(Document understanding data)
Content starts
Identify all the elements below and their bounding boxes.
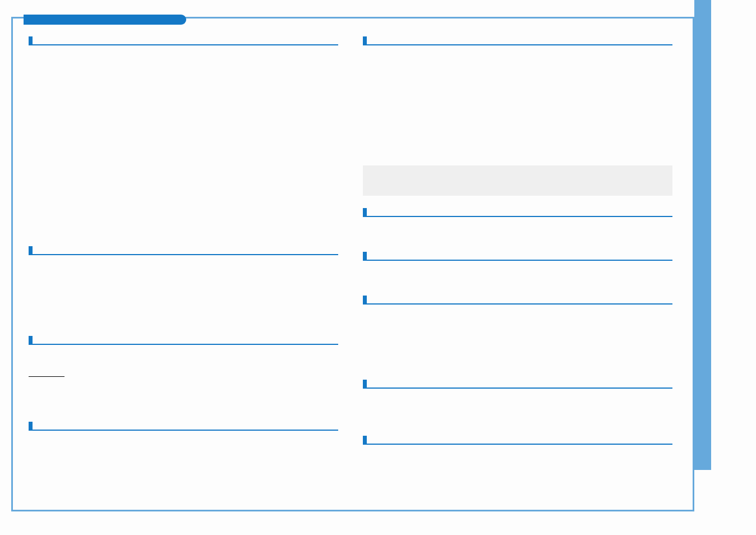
section-header — [363, 380, 672, 389]
section-content — [29, 354, 338, 376]
section-content — [363, 270, 672, 296]
page-tab — [31, 15, 186, 25]
section-content — [363, 54, 672, 165]
section-content — [363, 313, 672, 380]
underline — [29, 376, 64, 377]
section-content — [363, 226, 672, 252]
section-header — [363, 296, 672, 305]
section-header — [29, 246, 338, 255]
page-frame — [11, 17, 694, 511]
right-column — [363, 36, 672, 487]
section-content — [363, 454, 672, 487]
left-column — [29, 36, 338, 490]
section-header — [363, 252, 672, 261]
section-content — [29, 264, 338, 336]
section-content — [363, 398, 672, 436]
section-header — [29, 336, 338, 345]
section-header — [363, 208, 672, 217]
section-header — [363, 436, 672, 445]
right-accent-strip — [694, 0, 711, 470]
section-header — [29, 422, 338, 431]
section-content — [29, 54, 338, 246]
highlight-box — [363, 165, 672, 196]
section-header — [29, 36, 338, 45]
section-header — [363, 36, 672, 45]
section-content — [29, 440, 338, 490]
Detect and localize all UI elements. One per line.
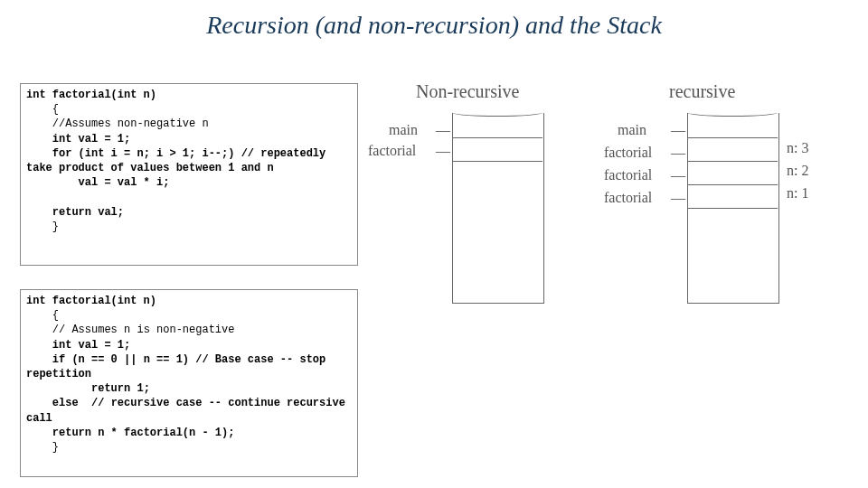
code-line: int val = 1;	[26, 339, 130, 352]
code-line: val = val * i;	[26, 176, 169, 189]
label-recursive: recursive	[669, 81, 735, 102]
code-line: // Assumes n is non-negative	[26, 324, 234, 336]
frame-divider	[687, 208, 778, 209]
label-n3: n: 3	[787, 140, 808, 156]
recursive-code-box: int factorial(int n) { // Assumes n is n…	[20, 289, 358, 477]
frame-divider	[452, 161, 542, 162]
code-line: int factorial(int n)	[26, 295, 156, 307]
stack-top-curve	[452, 108, 542, 117]
label-main: main	[389, 122, 418, 138]
stack-top-curve	[687, 108, 778, 117]
code-line: {	[26, 309, 59, 322]
code-line: for (int i = n; i > 1; i--;)	[26, 147, 241, 160]
label-nonrecursive: Non-recursive	[416, 81, 519, 102]
slide-title: Recursion (and non-recursion) and the St…	[0, 11, 868, 40]
frame-divider	[687, 161, 778, 162]
label-n2: n: 2	[787, 163, 808, 179]
slide: Recursion (and non-recursion) and the St…	[0, 0, 868, 488]
code-line: if (n == 0 || n == 1)	[26, 353, 195, 366]
iterative-code-box: int factorial(int n) { //Assumes non-neg…	[20, 83, 358, 266]
frame-divider	[452, 137, 542, 138]
label-n1: n: 1	[787, 185, 808, 202]
code-line: return val;	[26, 206, 124, 219]
label-factorial: factorial	[604, 190, 652, 206]
code-line: int factorial(int n)	[26, 89, 156, 101]
label-factorial: factorial	[368, 143, 416, 159]
code-line: return n * factorial(n - 1);	[26, 427, 234, 439]
code-line: //Assumes non-negative n	[26, 117, 209, 130]
label-factorial: factorial	[604, 167, 652, 183]
code-line: int val = 1;	[26, 133, 130, 145]
stack-sketch: Non-recursive main factorial — — recursi…	[362, 81, 850, 325]
code-line: else	[26, 397, 91, 409]
stack-nonrecursive	[452, 113, 544, 304]
label-main: main	[618, 122, 646, 138]
frame-divider	[687, 137, 778, 138]
frame-divider	[687, 184, 778, 185]
label-factorial: factorial	[604, 145, 652, 161]
code-line: }	[26, 221, 59, 233]
code-line: }	[26, 441, 59, 454]
code-line: {	[26, 103, 59, 116]
code-line: return 1;	[26, 382, 150, 395]
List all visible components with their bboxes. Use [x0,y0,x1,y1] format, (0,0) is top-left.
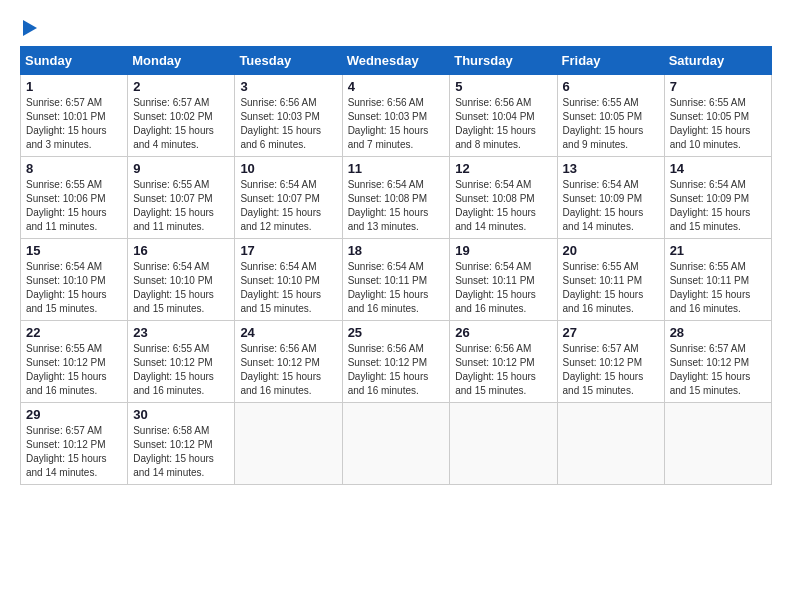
day-number: 2 [133,79,229,94]
day-number: 10 [240,161,336,176]
day-info: Sunrise: 6:56 AM Sunset: 10:12 PM Daylig… [348,342,445,398]
day-info: Sunrise: 6:54 AM Sunset: 10:10 PM Daylig… [26,260,122,316]
day-number: 27 [563,325,659,340]
day-info: Sunrise: 6:57 AM Sunset: 10:02 PM Daylig… [133,96,229,152]
calendar-cell: 14Sunrise: 6:54 AM Sunset: 10:09 PM Dayl… [664,157,771,239]
header [20,20,772,36]
calendar-week-2: 8Sunrise: 6:55 AM Sunset: 10:06 PM Dayli… [21,157,772,239]
day-info: Sunrise: 6:56 AM Sunset: 10:03 PM Daylig… [348,96,445,152]
day-number: 15 [26,243,122,258]
calendar-cell: 21Sunrise: 6:55 AM Sunset: 10:11 PM Dayl… [664,239,771,321]
day-number: 14 [670,161,766,176]
day-number: 25 [348,325,445,340]
day-number: 12 [455,161,551,176]
calendar-cell: 17Sunrise: 6:54 AM Sunset: 10:10 PM Dayl… [235,239,342,321]
calendar-cell: 24Sunrise: 6:56 AM Sunset: 10:12 PM Dayl… [235,321,342,403]
day-number: 17 [240,243,336,258]
day-number: 18 [348,243,445,258]
weekday-header-saturday: Saturday [664,47,771,75]
calendar-cell: 18Sunrise: 6:54 AM Sunset: 10:11 PM Dayl… [342,239,450,321]
calendar-cell: 16Sunrise: 6:54 AM Sunset: 10:10 PM Dayl… [128,239,235,321]
day-number: 8 [26,161,122,176]
calendar-cell: 9Sunrise: 6:55 AM Sunset: 10:07 PM Dayli… [128,157,235,239]
weekday-header-monday: Monday [128,47,235,75]
calendar-cell: 30Sunrise: 6:58 AM Sunset: 10:12 PM Dayl… [128,403,235,485]
calendar-cell: 26Sunrise: 6:56 AM Sunset: 10:12 PM Dayl… [450,321,557,403]
day-info: Sunrise: 6:55 AM Sunset: 10:11 PM Daylig… [563,260,659,316]
day-number: 21 [670,243,766,258]
day-number: 16 [133,243,229,258]
day-info: Sunrise: 6:56 AM Sunset: 10:12 PM Daylig… [240,342,336,398]
day-info: Sunrise: 6:55 AM Sunset: 10:05 PM Daylig… [563,96,659,152]
day-number: 24 [240,325,336,340]
calendar-table: SundayMondayTuesdayWednesdayThursdayFrid… [20,46,772,485]
day-number: 6 [563,79,659,94]
calendar-cell: 13Sunrise: 6:54 AM Sunset: 10:09 PM Dayl… [557,157,664,239]
day-info: Sunrise: 6:54 AM Sunset: 10:08 PM Daylig… [455,178,551,234]
day-number: 30 [133,407,229,422]
day-info: Sunrise: 6:54 AM Sunset: 10:10 PM Daylig… [133,260,229,316]
calendar-cell: 1Sunrise: 6:57 AM Sunset: 10:01 PM Dayli… [21,75,128,157]
day-info: Sunrise: 6:54 AM Sunset: 10:11 PM Daylig… [455,260,551,316]
logo [20,20,37,36]
calendar-cell: 3Sunrise: 6:56 AM Sunset: 10:03 PM Dayli… [235,75,342,157]
day-number: 26 [455,325,551,340]
day-info: Sunrise: 6:57 AM Sunset: 10:12 PM Daylig… [26,424,122,480]
day-number: 11 [348,161,445,176]
day-info: Sunrise: 6:55 AM Sunset: 10:05 PM Daylig… [670,96,766,152]
day-info: Sunrise: 6:57 AM Sunset: 10:12 PM Daylig… [563,342,659,398]
calendar-cell: 15Sunrise: 6:54 AM Sunset: 10:10 PM Dayl… [21,239,128,321]
calendar-cell: 8Sunrise: 6:55 AM Sunset: 10:06 PM Dayli… [21,157,128,239]
day-number: 9 [133,161,229,176]
calendar-cell: 23Sunrise: 6:55 AM Sunset: 10:12 PM Dayl… [128,321,235,403]
calendar-cell: 22Sunrise: 6:55 AM Sunset: 10:12 PM Dayl… [21,321,128,403]
day-info: Sunrise: 6:56 AM Sunset: 10:12 PM Daylig… [455,342,551,398]
weekday-header-thursday: Thursday [450,47,557,75]
day-number: 1 [26,79,122,94]
calendar-cell: 12Sunrise: 6:54 AM Sunset: 10:08 PM Dayl… [450,157,557,239]
weekday-header-tuesday: Tuesday [235,47,342,75]
day-info: Sunrise: 6:54 AM Sunset: 10:10 PM Daylig… [240,260,336,316]
calendar-cell [664,403,771,485]
day-number: 19 [455,243,551,258]
calendar-cell: 4Sunrise: 6:56 AM Sunset: 10:03 PM Dayli… [342,75,450,157]
calendar-cell: 11Sunrise: 6:54 AM Sunset: 10:08 PM Dayl… [342,157,450,239]
calendar-week-5: 29Sunrise: 6:57 AM Sunset: 10:12 PM Dayl… [21,403,772,485]
calendar-cell: 25Sunrise: 6:56 AM Sunset: 10:12 PM Dayl… [342,321,450,403]
calendar-cell [557,403,664,485]
day-number: 20 [563,243,659,258]
weekday-header-friday: Friday [557,47,664,75]
day-info: Sunrise: 6:57 AM Sunset: 10:01 PM Daylig… [26,96,122,152]
calendar-week-1: 1Sunrise: 6:57 AM Sunset: 10:01 PM Dayli… [21,75,772,157]
weekday-header-row: SundayMondayTuesdayWednesdayThursdayFrid… [21,47,772,75]
calendar-cell [342,403,450,485]
day-info: Sunrise: 6:54 AM Sunset: 10:09 PM Daylig… [670,178,766,234]
day-info: Sunrise: 6:58 AM Sunset: 10:12 PM Daylig… [133,424,229,480]
day-info: Sunrise: 6:56 AM Sunset: 10:04 PM Daylig… [455,96,551,152]
day-info: Sunrise: 6:55 AM Sunset: 10:12 PM Daylig… [133,342,229,398]
calendar-cell: 19Sunrise: 6:54 AM Sunset: 10:11 PM Dayl… [450,239,557,321]
calendar-week-4: 22Sunrise: 6:55 AM Sunset: 10:12 PM Dayl… [21,321,772,403]
day-number: 23 [133,325,229,340]
day-number: 13 [563,161,659,176]
calendar-cell: 5Sunrise: 6:56 AM Sunset: 10:04 PM Dayli… [450,75,557,157]
calendar-cell: 28Sunrise: 6:57 AM Sunset: 10:12 PM Dayl… [664,321,771,403]
day-info: Sunrise: 6:56 AM Sunset: 10:03 PM Daylig… [240,96,336,152]
weekday-header-wednesday: Wednesday [342,47,450,75]
calendar-week-3: 15Sunrise: 6:54 AM Sunset: 10:10 PM Dayl… [21,239,772,321]
day-info: Sunrise: 6:55 AM Sunset: 10:12 PM Daylig… [26,342,122,398]
day-number: 22 [26,325,122,340]
logo-arrow-icon [23,20,37,36]
calendar-cell: 6Sunrise: 6:55 AM Sunset: 10:05 PM Dayli… [557,75,664,157]
day-info: Sunrise: 6:55 AM Sunset: 10:06 PM Daylig… [26,178,122,234]
day-info: Sunrise: 6:54 AM Sunset: 10:08 PM Daylig… [348,178,445,234]
calendar-cell: 20Sunrise: 6:55 AM Sunset: 10:11 PM Dayl… [557,239,664,321]
calendar-cell: 10Sunrise: 6:54 AM Sunset: 10:07 PM Dayl… [235,157,342,239]
day-info: Sunrise: 6:54 AM Sunset: 10:11 PM Daylig… [348,260,445,316]
day-info: Sunrise: 6:57 AM Sunset: 10:12 PM Daylig… [670,342,766,398]
day-number: 29 [26,407,122,422]
calendar-cell: 7Sunrise: 6:55 AM Sunset: 10:05 PM Dayli… [664,75,771,157]
day-number: 28 [670,325,766,340]
day-number: 4 [348,79,445,94]
calendar-cell: 27Sunrise: 6:57 AM Sunset: 10:12 PM Dayl… [557,321,664,403]
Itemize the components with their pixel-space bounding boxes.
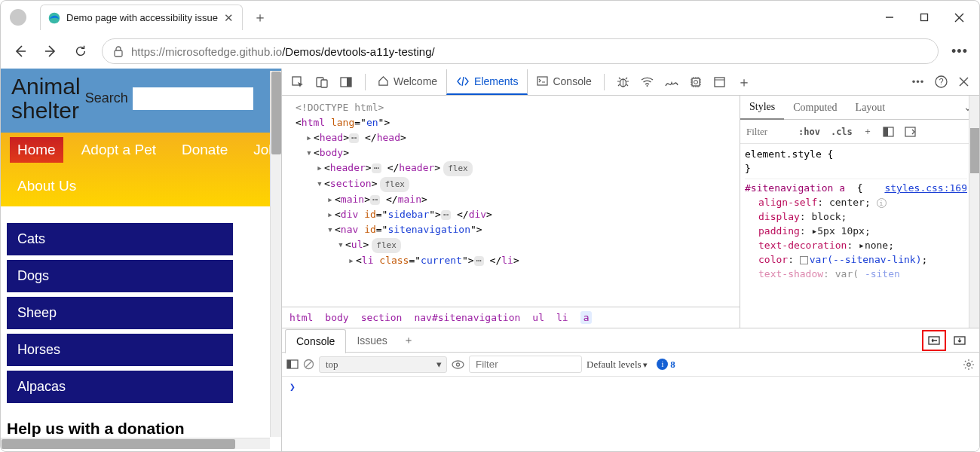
browser-tab[interactable]: Demo page with accessibility issue ✕ [40,5,243,30]
hov-toggle[interactable]: :hov [793,120,825,144]
memory-icon[interactable] [684,69,707,95]
page-viewport: Animalshelter Search Home Adopt a Pet Do… [1,69,281,451]
styles-panel: Styles Computed Layout ⌄ :hov .cls ＋ ele… [740,96,979,328]
application-icon[interactable] [709,69,731,95]
list-item[interactable]: Dogs [7,260,233,292]
console-sidebar-toggle-icon[interactable] [286,359,299,369]
new-rule-icon[interactable]: ＋ [858,120,877,144]
source-link[interactable]: styles.css:169 [884,181,967,195]
tab-close-icon[interactable]: ✕ [224,13,234,23]
nav-home[interactable]: Home [10,137,63,163]
browser-titlebar: Demo page with accessibility issue ✕ ＋ [1,1,979,34]
forward-button[interactable] [37,38,64,65]
bug-icon[interactable] [612,69,635,95]
window-controls [872,4,976,31]
devtools-close-icon[interactable] [952,69,975,95]
drawer-tab-console[interactable]: Console [285,329,346,353]
device-toggle-icon[interactable] [311,69,333,95]
svg-line-33 [306,362,312,368]
back-button[interactable] [7,38,34,65]
page-header: Animalshelter Search [1,69,281,133]
maximize-button[interactable] [907,4,942,31]
console-output[interactable]: ❯ [282,377,979,451]
network-icon[interactable] [636,69,659,95]
log-levels-select[interactable]: Default levels [586,359,648,371]
list-item[interactable]: Cats [7,223,233,255]
svg-point-16 [647,85,648,87]
css-rules[interactable]: element.style { } #sitenavigation a {sty… [740,144,979,328]
dock-drawer-icon[interactable] [948,330,972,351]
panel-toggle-icon[interactable] [899,120,921,144]
help-icon[interactable]: ? [929,69,952,95]
svg-rect-13 [537,77,547,85]
refresh-button[interactable] [67,38,94,65]
expand-drawer-icon[interactable] [922,330,946,351]
styles-filter-input[interactable] [740,126,793,138]
svg-rect-12 [347,78,351,87]
more-tools-icon[interactable]: ＋ [733,69,755,95]
list-item[interactable]: Sheep [7,297,233,329]
devtools-toolbar: Welcome Elements Console ＋ ••• ? [282,69,979,96]
svg-rect-26 [884,127,888,136]
styles-scrollbar[interactable] [969,96,979,328]
list-item[interactable]: Horses [7,334,233,366]
dom-panel: <!DOCTYPE html> <html lang="en"> ▸<head>… [282,96,740,328]
nav-donate[interactable]: Donate [174,137,235,163]
live-expression-icon[interactable] [452,360,464,369]
edge-icon [48,12,60,24]
svg-rect-31 [287,360,291,368]
computed-toggle-icon[interactable] [877,120,899,144]
devtools-menu-icon[interactable]: ••• [907,69,929,95]
clear-console-icon[interactable] [303,359,314,370]
dock-icon[interactable] [335,69,357,95]
tab-welcome[interactable]: Welcome [369,69,446,95]
list-item[interactable]: Alpacas [7,371,233,403]
inspect-icon[interactable] [286,69,309,95]
address-bar[interactable]: https://microsoftedge.github.io/Demos/de… [102,38,939,64]
profile-avatar[interactable] [10,9,26,26]
breadcrumb[interactable]: html body section nav#sitenavigation ul … [282,307,740,328]
page-vertical-scrollbar[interactable] [270,71,281,437]
tab-console[interactable]: Console [528,69,600,95]
tab-title: Demo page with accessibility issue [66,12,218,23]
console-settings-icon[interactable] [963,359,975,371]
tab-layout[interactable]: Layout [847,96,895,120]
site-nav: Home Adopt a Pet Donate Jobs About Us [1,133,281,206]
close-button[interactable] [942,4,976,31]
cls-toggle[interactable]: .cls [825,120,858,144]
console-filter-input[interactable] [469,356,582,373]
performance-icon[interactable] [660,69,683,95]
category-list: Cats Dogs Sheep Horses Alpacas [1,206,281,409]
tab-styles[interactable]: Styles [740,96,784,120]
new-tab-button[interactable]: ＋ [249,6,271,29]
dom-tree[interactable]: <!DOCTYPE html> <html lang="en"> ▸<head>… [282,96,740,307]
styles-filter-row: :hov .cls ＋ [740,120,979,144]
console-context-select[interactable]: top [319,356,447,373]
styles-tabs: Styles Computed Layout ⌄ [740,96,979,120]
svg-rect-2 [921,14,928,21]
svg-rect-17 [692,78,700,86]
lock-icon [113,45,124,57]
devtools-panel: Welcome Elements Console ＋ ••• ? [281,69,979,451]
svg-rect-19 [715,78,724,87]
drawer-add-tab-icon[interactable]: ＋ [398,328,419,353]
menu-button[interactable]: ••• [946,38,973,65]
donate-heading: Help us with a donation [1,409,281,438]
nav-about[interactable]: About Us [10,173,84,199]
browser-toolbar: https://microsoftedge.github.io/Demos/de… [1,34,979,69]
url-text: https://microsoftedge.github.io/Demos/de… [131,45,435,58]
nav-adopt[interactable]: Adopt a Pet [74,137,164,163]
minimize-button[interactable] [872,4,907,31]
devtools-drawer: Console Issues ＋ top Default levels i8 ❯ [282,328,979,451]
svg-text:?: ? [939,77,943,86]
search-input[interactable] [133,87,253,110]
tab-computed[interactable]: Computed [784,96,846,120]
console-toolbar: top Default levels i8 [282,353,979,377]
svg-point-34 [452,361,464,368]
page-horizontal-scrollbar[interactable] [1,438,270,449]
svg-point-36 [967,362,970,365]
drawer-tab-issues[interactable]: Issues [346,328,397,353]
issues-badge[interactable]: i8 [657,359,675,371]
svg-point-35 [457,363,460,366]
tab-elements[interactable]: Elements [446,69,528,95]
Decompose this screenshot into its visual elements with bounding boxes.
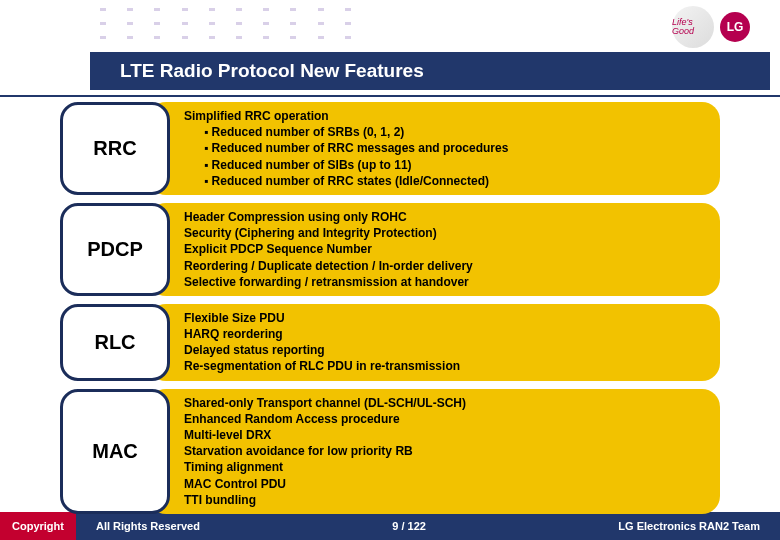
layer-panel-pdcp: Header Compression using only ROHC Secur… <box>148 203 720 296</box>
panel-line: Multi-level DRX <box>184 427 712 443</box>
panel-line: Explicit PDCP Sequence Number <box>184 241 712 257</box>
panel-line: Re-segmentation of RLC PDU in re-transmi… <box>184 358 712 374</box>
footer-bar: Copyright All Rights Reserved 9 / 122 LG… <box>0 512 780 540</box>
panel-item: ▪ Reduced number of RRC states (Idle/Con… <box>184 173 712 189</box>
layer-panel-rrc: Simplified RRC operation ▪ Reduced numbe… <box>148 102 720 195</box>
panel-line: Selective forwarding / retransmission at… <box>184 274 712 290</box>
feature-row-rlc: RLC Flexible Size PDU HARQ reordering De… <box>60 304 720 381</box>
panel-item: ▪ Reduced number of SRBs (0, 1, 2) <box>184 124 712 140</box>
layer-panel-mac: Shared-only Transport channel (DL-SCH/UL… <box>148 389 720 514</box>
panel-item: ▪ Reduced number of SIBs (up to 11) <box>184 157 712 173</box>
feature-row-mac: MAC Shared-only Transport channel (DL-SC… <box>60 389 720 514</box>
content-area: RRC Simplified RRC operation ▪ Reduced n… <box>60 102 720 522</box>
panel-line: Starvation avoidance for low priority RB <box>184 443 712 459</box>
decorative-dots <box>100 8 360 48</box>
panel-line: Shared-only Transport channel (DL-SCH/UL… <box>184 395 712 411</box>
layer-panel-rlc: Flexible Size PDU HARQ reordering Delaye… <box>148 304 720 381</box>
panel-line: Header Compression using only ROHC <box>184 209 712 225</box>
panel-line: TTI bundling <box>184 492 712 508</box>
panel-line: Enhanced Random Access procedure <box>184 411 712 427</box>
panel-line: Timing alignment <box>184 459 712 475</box>
panel-line: Security (Ciphering and Integrity Protec… <box>184 225 712 241</box>
footer-copyright: Copyright <box>0 512 76 540</box>
panel-heading: Simplified RRC operation <box>184 108 712 124</box>
logo-tagline: Life's Good <box>672 6 714 48</box>
panel-line: Delayed status reporting <box>184 342 712 358</box>
feature-row-rrc: RRC Simplified RRC operation ▪ Reduced n… <box>60 102 720 195</box>
footer-reserved: All Rights Reserved <box>96 520 200 532</box>
layer-chip-rlc: RLC <box>60 304 170 381</box>
title-underline <box>0 95 780 97</box>
page-title: LTE Radio Protocol New Features <box>90 52 770 90</box>
footer-mid: All Rights Reserved 9 / 122 LG Electroni… <box>76 512 780 540</box>
panel-line: Reordering / Duplicate detection / In-or… <box>184 258 712 274</box>
footer-team: LG Electronics RAN2 Team <box>618 520 760 532</box>
brand-logo: Life's Good LG <box>672 6 750 48</box>
layer-chip-rrc: RRC <box>60 102 170 195</box>
footer-page: 9 / 122 <box>392 520 426 532</box>
panel-line: Flexible Size PDU <box>184 310 712 326</box>
layer-chip-mac: MAC <box>60 389 170 514</box>
panel-line: HARQ reordering <box>184 326 712 342</box>
panel-item: ▪ Reduced number of RRC messages and pro… <box>184 140 712 156</box>
layer-chip-pdcp: PDCP <box>60 203 170 296</box>
logo-brand: LG <box>720 12 750 42</box>
panel-line: MAC Control PDU <box>184 476 712 492</box>
feature-row-pdcp: PDCP Header Compression using only ROHC … <box>60 203 720 296</box>
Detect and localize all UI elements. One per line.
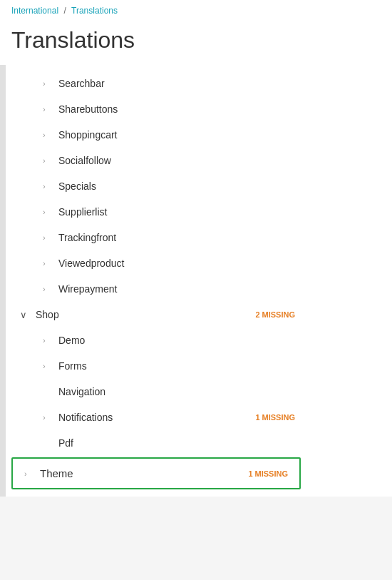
Content ends
## Task goal
Pull every line with "levels" from the records.

## Exercise solution
log-levels-select[interactable]: Default levels [586,359,648,371]
devtools-drawer: Console Issues ＋ top Default levels i8 ❯ [282,328,979,451]
console-toolbar: top Default levels i8 [282,353,979,377]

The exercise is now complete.